::: DATA FOR THE TASK :::

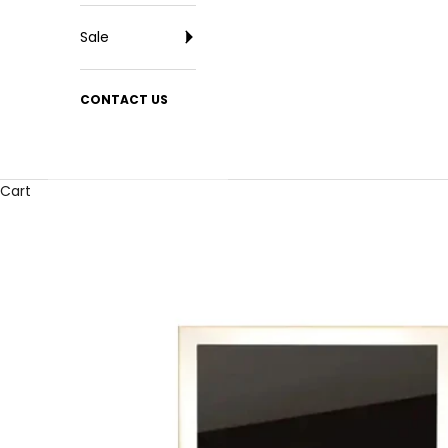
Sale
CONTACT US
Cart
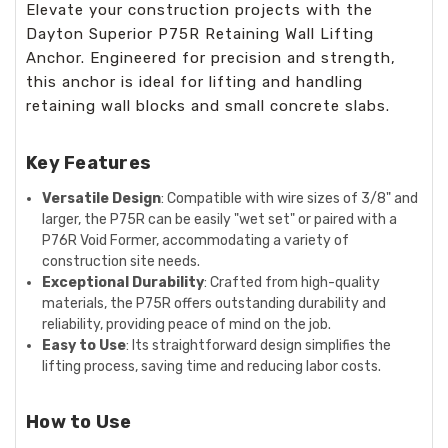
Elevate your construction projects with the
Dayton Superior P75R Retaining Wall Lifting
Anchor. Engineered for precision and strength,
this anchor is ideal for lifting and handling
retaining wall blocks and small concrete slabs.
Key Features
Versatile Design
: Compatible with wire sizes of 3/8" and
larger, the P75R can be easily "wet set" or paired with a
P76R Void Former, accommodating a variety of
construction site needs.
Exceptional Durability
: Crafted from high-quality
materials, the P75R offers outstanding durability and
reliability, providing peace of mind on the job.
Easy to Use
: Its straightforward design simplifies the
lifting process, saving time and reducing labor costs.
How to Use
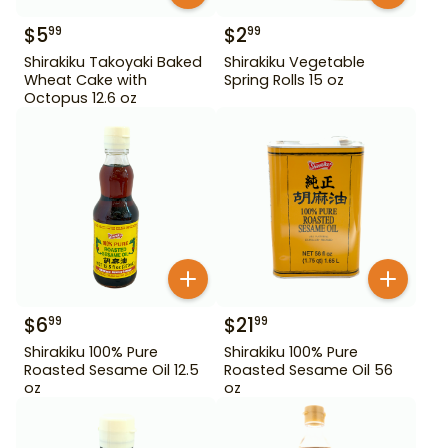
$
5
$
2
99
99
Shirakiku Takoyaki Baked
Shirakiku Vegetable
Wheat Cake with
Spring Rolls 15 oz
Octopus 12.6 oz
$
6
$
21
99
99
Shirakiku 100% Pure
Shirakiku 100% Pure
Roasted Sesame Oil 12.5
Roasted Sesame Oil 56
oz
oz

:::
::: DATA FOR THE TASK :::

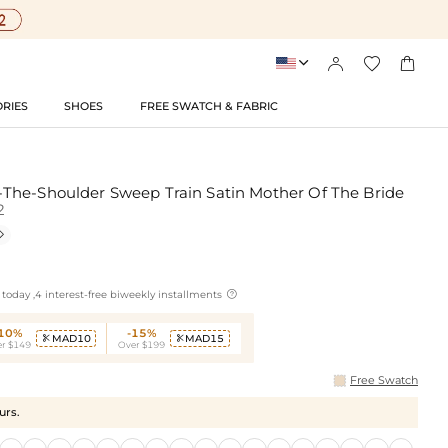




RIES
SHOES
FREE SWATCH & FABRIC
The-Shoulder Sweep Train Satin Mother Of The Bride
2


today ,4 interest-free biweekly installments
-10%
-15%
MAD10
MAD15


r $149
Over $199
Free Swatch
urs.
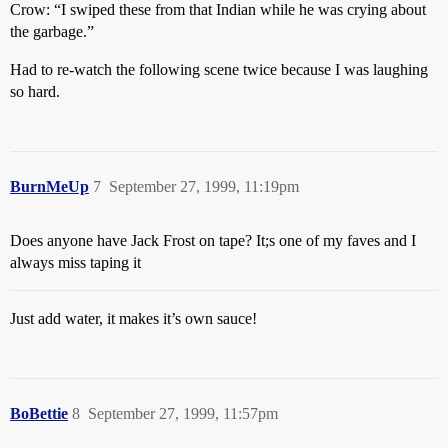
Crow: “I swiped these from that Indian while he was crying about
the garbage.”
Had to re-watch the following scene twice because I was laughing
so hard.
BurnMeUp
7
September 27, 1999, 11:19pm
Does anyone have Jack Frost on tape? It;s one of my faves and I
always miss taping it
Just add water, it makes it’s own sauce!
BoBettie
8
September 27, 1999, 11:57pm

:::

# EXERCISE DETAILS
Each line of the data that contains "September" belongs in the answer.

# REPLY TO THE TASK
September 27, 1999, 11:19pm
September 27, 1999, 11:57pm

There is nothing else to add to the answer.